What about the scatterplot between them:

In [None]:
plot(Newspaper,Sales)

You can fix up the x-axis label by using `xlab` and the y-axis label by
using `ylab`. Also you can give the graph a title.

You can give the whole graph a title using `main`

You can also put in that they are filled dots instead of hollow by using
`pch=19`

In [None]:
plot(Newspaper,Sales, main="Newspaper Expenditures and Sales", xlab="Newspaper Ad Spending ($000)", ylab="Sales in Dollars ($000)", pch=19)

Here is the correlation coefficient R for Radio and Sales

In [None]:
R = cor(Radio, Sales)
R

And here is the scatterplot for them:

In [None]:
plot(Radio,Sales, main="Radio Ad Expenditures and Sales", xlab="Radio Ad Spending ($000)", ylab="Sales in Dollars ($000)", pch=19)

The following shows the correlation matrix and the scatterplots for all
variables

In [None]:
cor(df)
plot(df)

Lets fix up the plots a little just to look at the lower ones:

In [None]:
plot(df, upper.panel = NULL, pch = 19, cex.labels=1.25)

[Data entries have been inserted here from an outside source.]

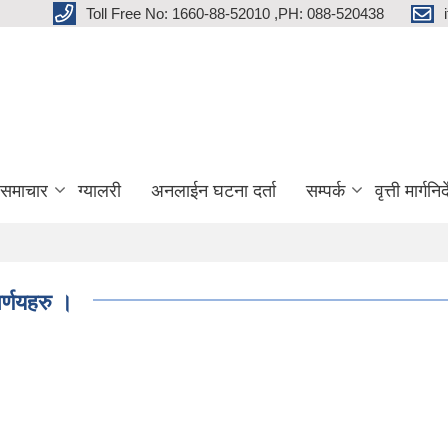
Toll Free No: 1660-88-52010 ,PH: 088-520438
 समाचार
ग्यालरी
अनलाईन घटना दर्ता
सम्पर्क
वृत्ती मार्गनि
्णयहरु ।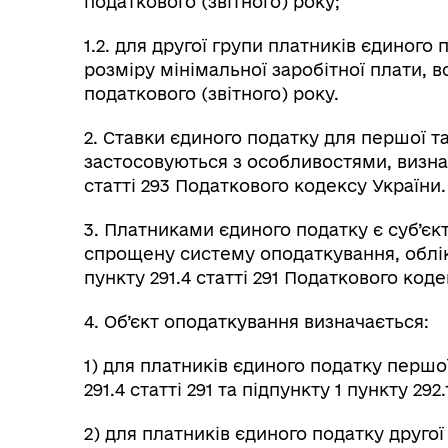
податкового (звітного) року;
1.2. для другої групи платників єдиного 
розміру мінімальної заробітної плати, в
податкового (звітного) року.
2. Ставки єдиного податку для першої та
застосовуються з особливостями, визначе
статті 293 Податкового кодексу України.
3. Платниками єдиного податку є суб’єк
спрощену систему оподаткування, обліку 
пункту 291.4 статті 291 Податкового коде
4. Об’єкт оподаткування визначається:
1) для платників єдиного податку першої
291.4 статті 291 та підпункту 1 пункту 29
2) для платників єдиного податку другої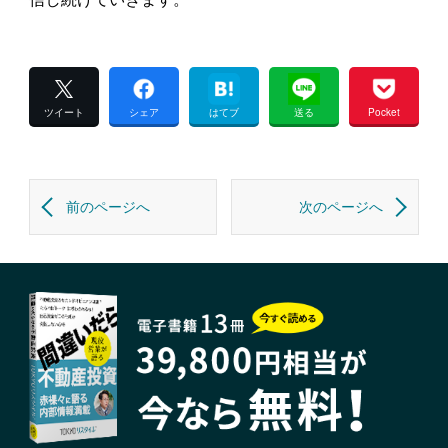
ツイート
シェア
はてブ
送る
Pocket
前のページへ
次のページへ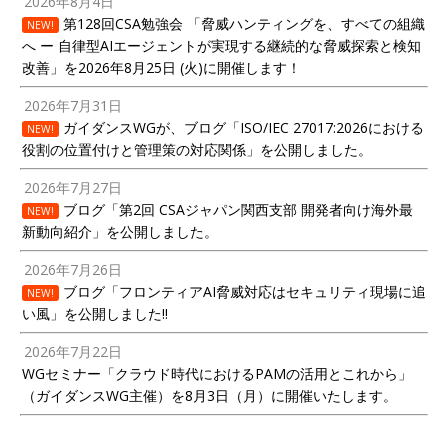
2026年8月4日
第128回CSA勉強会 「脅威ハンティングを、すべての組織
NEW!
へ ー 自律型AIエージェントが実現する継続的な脅威探索と検知
改善」を2026年8月25日 (火)に開催します！
2026年7月31日
ガイダンスWGが、ブログ「ISO/IEC 27017:2026における
NEW!
役割の位置付けと管理策の対応関係」を公開しました。
2026年7月27日
ブログ「第2回 CSAジャパン関西支部 開発者向け海外最
NEW!
新動向紹介」を公開しました。
2026年7月26日
ブログ「フロンティアAI脅威対応はセキュリティ現場に追
NEW!
い風」を公開しました!!
2026年7月22日
WGセミナー「クラウド時代におけるPAMの活用とこれから」
（ガイダンスWG主催）を8月3日（月）に開催いたします。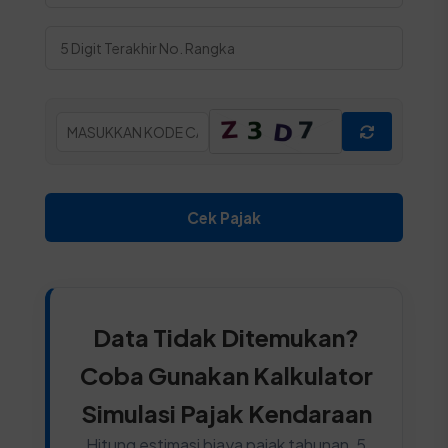
Cek Pajak
Data Tidak Ditemukan?
Coba Gunakan Kalkulator
Simulasi Pajak Kendaraan
Hitung estimasi biaya pajak tahunan, 5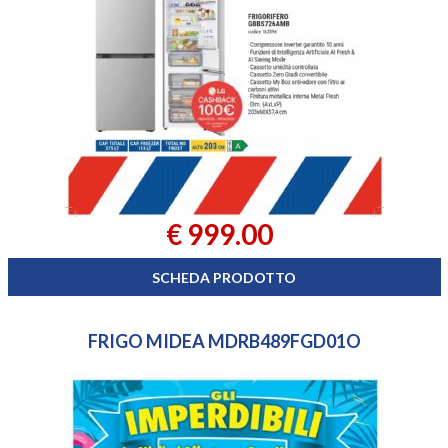
€ 999.00
SCHEDA PRODOTTO
FRIGO MIDEA MDRB489FGD01O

Lets run our regression model:

In [None]:
model = lm(Sales ~ Radio + Newspaper, data=df)
summary(model)

Test for overall significant of linear relationship:

$$ \text{p-value} = 0.00000015 $$

p-value for Radio:

$$ \text{p-value} = 0.00000049 $$

p-value for Newspaper:

$$ \text{p-value} = 0.00001831 $$

The regression equation is this:

$$ sales = 13.08(radio) + 16.80(newspaper) + 156.43 $$

The standard error is:

$$ \text{standard error} = 159 $$

Make some predictions for:

-   spending 30,000 on Radio ads and 35,000 on Newspaper
-   spending 35,000 on Radio ads and 45,000 on Newspaper

In [None]:
predictors = data.frame(Radio=c(30,40), Newspaper=c(35,45))
predictions<-predict(model, predictors)
round(predictions)